The delegations also discussed the benefits of regularizing the situation of Hispanic migrants who have been undocumented for several years and the DACA beneficiaries, who are a vital part of the US economy and society.

End quote.

"Regularizing" is of course open-borders code for amnesty.

Yet strangely, the numbers of border crossings from Mexico have dropped dramatically since then. Border Patrol was reporting daily encounters of twelve to fourteen thousand in late December. Latest figures show a big drop, to four or five thousand.

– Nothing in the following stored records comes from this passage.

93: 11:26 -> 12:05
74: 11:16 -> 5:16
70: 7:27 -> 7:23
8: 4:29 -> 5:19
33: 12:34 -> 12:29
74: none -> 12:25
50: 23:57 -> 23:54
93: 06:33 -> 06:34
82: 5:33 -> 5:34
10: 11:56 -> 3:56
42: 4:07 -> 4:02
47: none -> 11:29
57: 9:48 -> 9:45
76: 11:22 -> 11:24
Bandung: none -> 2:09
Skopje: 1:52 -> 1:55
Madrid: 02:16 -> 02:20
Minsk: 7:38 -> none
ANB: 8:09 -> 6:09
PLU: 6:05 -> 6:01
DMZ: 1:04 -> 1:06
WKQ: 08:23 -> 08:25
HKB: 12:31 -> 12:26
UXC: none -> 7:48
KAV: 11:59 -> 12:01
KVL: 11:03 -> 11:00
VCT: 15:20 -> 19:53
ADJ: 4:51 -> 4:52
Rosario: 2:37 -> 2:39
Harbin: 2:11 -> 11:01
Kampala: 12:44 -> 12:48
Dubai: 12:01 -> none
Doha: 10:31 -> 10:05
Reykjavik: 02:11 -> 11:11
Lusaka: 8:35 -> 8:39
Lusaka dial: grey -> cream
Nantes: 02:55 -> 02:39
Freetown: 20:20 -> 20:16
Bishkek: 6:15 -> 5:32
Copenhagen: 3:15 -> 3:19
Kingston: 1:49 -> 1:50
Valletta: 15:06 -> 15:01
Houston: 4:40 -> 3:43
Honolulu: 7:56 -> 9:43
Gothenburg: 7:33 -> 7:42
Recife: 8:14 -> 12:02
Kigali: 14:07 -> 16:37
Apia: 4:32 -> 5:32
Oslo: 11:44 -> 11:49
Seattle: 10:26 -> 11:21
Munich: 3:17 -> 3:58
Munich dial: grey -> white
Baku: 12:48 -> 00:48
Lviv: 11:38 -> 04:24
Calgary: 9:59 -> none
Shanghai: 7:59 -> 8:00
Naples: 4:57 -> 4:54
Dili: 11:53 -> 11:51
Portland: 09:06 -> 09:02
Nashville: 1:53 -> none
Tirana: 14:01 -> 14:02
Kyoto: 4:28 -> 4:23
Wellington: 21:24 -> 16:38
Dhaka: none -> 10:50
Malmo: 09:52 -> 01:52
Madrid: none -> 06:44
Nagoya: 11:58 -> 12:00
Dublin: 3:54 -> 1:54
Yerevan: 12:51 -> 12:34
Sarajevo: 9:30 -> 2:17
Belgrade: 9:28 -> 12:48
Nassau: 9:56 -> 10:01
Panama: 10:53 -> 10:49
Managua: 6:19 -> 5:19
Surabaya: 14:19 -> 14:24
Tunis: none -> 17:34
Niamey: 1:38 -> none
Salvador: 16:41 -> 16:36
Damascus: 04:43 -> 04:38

How strange! Could it be that the December meeting was a nothingburger only in appearance? That some deal was made behind the scenes, a deal that Washington would prefer go un-reported?

It certainly could. Journalists, notably Mary Anastasia O'Grady at the Wall Street Journal dug around in Mexico's own news outlets and connected the dots. Yes, Mexico's President AMLO cut a deal with Washington.

On his side of the deal, AMLO has agreed to round up would-be invaders in Mexico's north and ship them to Mexico's south. There they can either proceed to go home to Guatemala, Nicaragua, etc., or else dwell for years in bureaucratic limbo waiting for travel permission from the Mexican authorities.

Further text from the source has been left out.